The High Druid of Shannara Trilogy

“Twenty degrees starboard,” Cinnaminson told her father. “We’ll find better speed on that heading. Oh,” she gasped suddenly, “behind us, Papa!”


They all swung about in response and found the Galaphile emerging from the remnants of the fog bank, sails furled and lashed, the warship flying on the power of her diapson crystals. She was moving fast, surging through the night, bearing down on them like a tidal wave.

Gar Hatch threw the thruster levers all the way forward and yelled to his Rover crewmen to drop the mainsail. Pen saw the reason for it at once; the mainsail was a drag on the ship in that windless air and would be of less help if the wind resumed from the east. The Skatelow was better off flying on stored power, as well, though she could not begin to match the speed of the Galaphile. Still, she was the smaller, lighter craft and, if she was lucky, might be able to outmaneuver her pursuer.

The chase was under way in earnest; the fog that had offered concealment only moments earlier all but vanished. Pen did not care for what he saw as he watched the Galaphile draw closer. As fast as she was coming, the Skatelow could not outrun her. The Lazareen stretched away in all directions, vast and unchanging, and there was no sign of the shoreline they so desperately needed to reach. Clever maneuvers would get them only so far. Cinnaminson was still calling out tacks and headings, and Gar Hatch worked the controls frantically in response, trying to catch a bit of stray wind here, to skip off a sudden gust of air there. But neither could do anything to change their situation. The Galaphile continued to close steadily.

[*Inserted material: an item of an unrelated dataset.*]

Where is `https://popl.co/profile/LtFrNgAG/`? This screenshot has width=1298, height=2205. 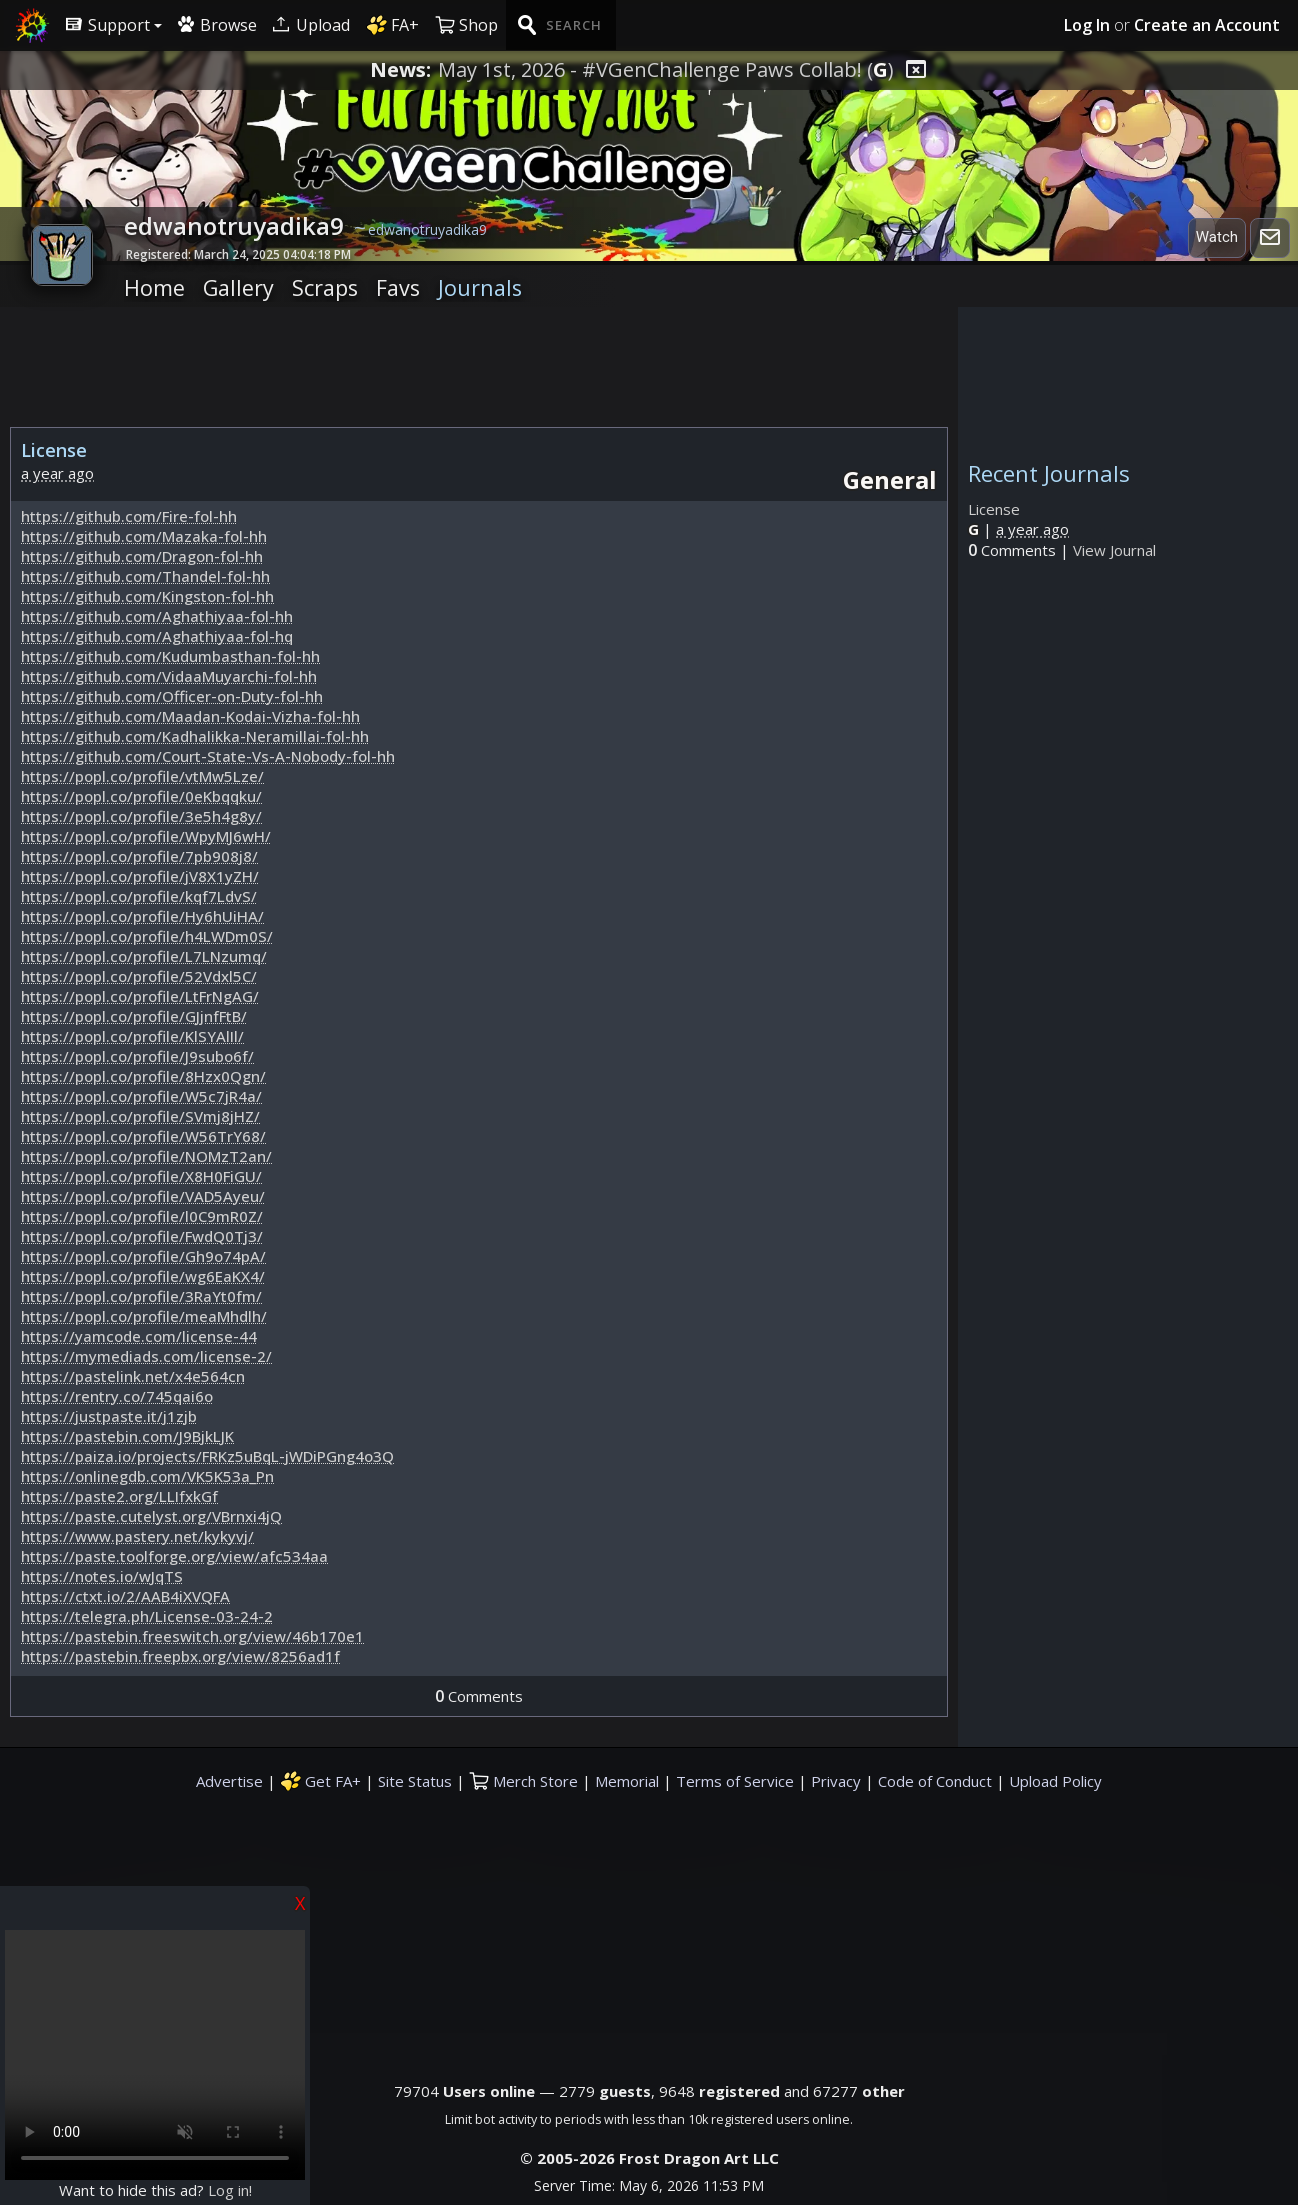 https://popl.co/profile/LtFrNgAG/ is located at coordinates (140, 996).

Then a fresh rainsquall washed over them, and Ahren Elessedil, seeing his chance, stepped away from the railing, arms raised skyward, and called on his magic to change the squall’s direction, sending it whipping toward the Druid warship. It caught the Galaphile head-on, but by then it had changed into sleet so thick and heavy that it enveloped the bigger ship and swallowed it whole. Clinging to the Galaphile in a white swirling mass, it coated the decking and masts with ice, turning the airship to a bone-bleached corpse.

Now the Skatelow began to pull away. Burdened by the weight of the ice, the Galaphile was foundering. Pen saw flashes of red fire sweeping her masts and spars, Druid magic attempting to burn away the frigid coating. The fire had an eerie look to it, flaring from within the storm cloud like dragon eyes, like embers in a forge.

Ahead, the fog bank drew nearer.

Ahren collapsed next to Pen and Khyber, his lean face drawn and pale, his eyes haunted. He was close to exhaustion. “Find us a place to hide, Cinnaminson,” he breathed softly. “Find it quickly.”

Pressed against the pilot box wall, rain-soaked and cold, Pen peered in at the girl. She stood rigid and unmoving at the forward railing, her face lifted. She was speaking so low that Pen could not make out the words, but Gar Hatch was listening intently, bent close to her, his burly form hunched down within his cloak. He had dropped the Skatelow so close to the Lazareen that she was almost skimming the surface. Pen heard the chop of the lake waters, steady and rough. The wind was back, whipping about them from first one direction and then the other, sweeping down out of the Charnals, cold and bleak.

Then they were sliding into the mist again, its gray shroud wrapping about and closing them away. Everything disappeared, vanished in an instant.

“Starboard five degrees, Papa,” Cinnaminson called out sharply. “Altitude, quickly!”

Blinded by the murky haze, Pen could only hear tree branches scrape the underside of the hull as the Skatelow nosed upward again—a shrieking, a rending of wood, then silence once more. The airship leveled off. Pen was gripping the pilot box railing so hard his hands hurt. Khyber was crouched right beside him, her eyes tightly closed, her breathing quick and hurried.

“There, Papa!” Cinnaminson cried out suddenly. “Ahead of us, an inlet! Bring her down quickly!”

The Skatelow dipped abruptly, and Pen experienced a momentary sensation of falling, then the airship steadied and settled. Again there was contact, but softer, a rustling of damp grasses and reeds rather than a scraping of tree limbs. He smelled the fetid wetland waters and the stink of swamp gas rising to meet them; he heard a quick scattering of wings.

Then the Skatelow settled with a small splash and a lurch, sliding through water and mist and darkness, and everything went still.


“I was so frightened,” she whispered to him, her blind gaze settling on his face, her head held just so, as if she were seeing him with her milky eyes instead of her mind.

“You didn’t look frightened,” he whispered back. He squeezed her hands. “You looked calmer than any of us.”